Records supplied

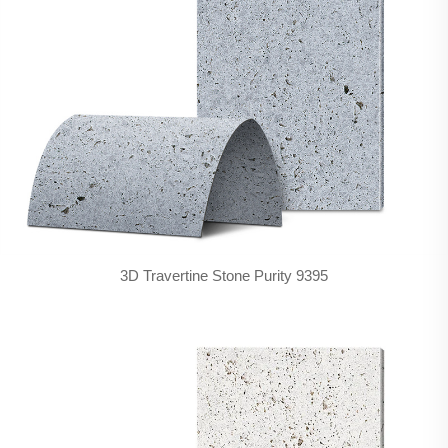
3D Travertine Stone Purity 9395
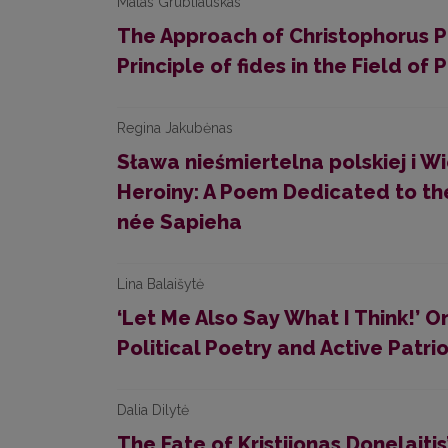
Matas Grubliauskas
The Approach of Christophorus Pu
Principle of fides in the Field of P
Regina Jakubėnas
Sława nieśmiertelna polskiej i W
Heroiny: A Poem Dedicated to th
née Sapieha
Lina Balaišytė
‘Let Me Also Say What I Think!’ 
Political Poetry and Active Patri
Dalia Dilytė
The Fate of Kristijonas Donelaitis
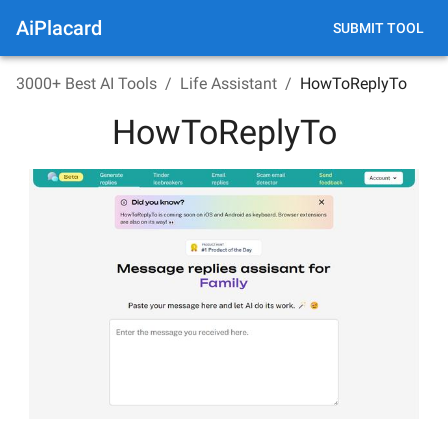
AiPlacard
SUBMIT TOOL
3000+ Best AI Tools
/
Life Assistant
/
HowToReplyTo
HowToReplyTo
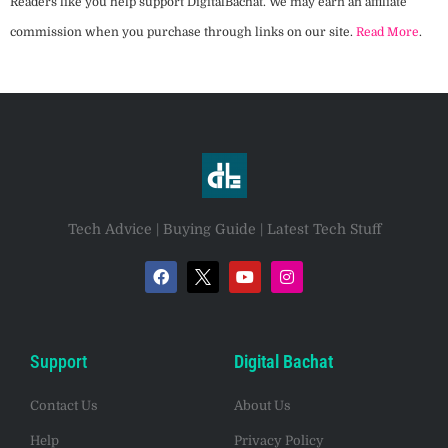
Readers like you help support DigitalBachat. We may earn an affiliate
commission when you purchase through links on our site.
Read More
.
Tech Advice | Buying Guide | Latest Tech Stuff
Support
Digital Bachat
Contact Us
About Us
Help
Privacy Policy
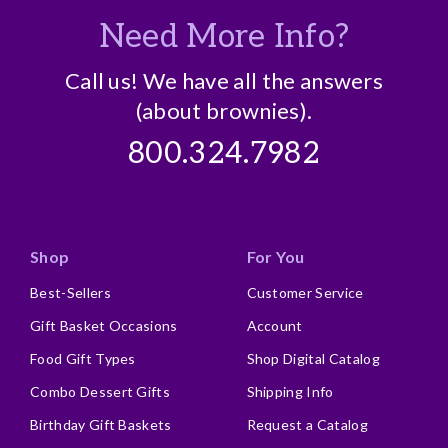
Need More Info?
Call us! We have all the answers
(about brownies).
800.324.7982
Shop
For You
Best-Sellers
Customer Service
Gift Basket Occasions
Account
Food Gift Types
Shop Digital Catalog
Combo Dessert Gifts
Shipping Info
Birthday Gift Baskets
Request a Catalog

Task prompt
Beginning with the line that contains "commission when you", write out the remaining lines of the listing above through the last, exactly and only those, without pictures.

Result of this exercise
commission when you purchase through links on our site.
Read More
.
Tech Advice | Buying Guide | Latest Tech Stuff
Support
Digital Bachat
Contact Us
About Us
Help
Privacy Policy
Need More Info?
Call us! We have all the answers
(about brownies).
800.324.7982
Shop
For You
Best-Sellers
Customer Service
Gift Basket Occasions
Account
Food Gift Types
Shop Digital Catalog
Combo Dessert Gifts
Shipping Info
Birthday Gift Baskets
Request a Catalog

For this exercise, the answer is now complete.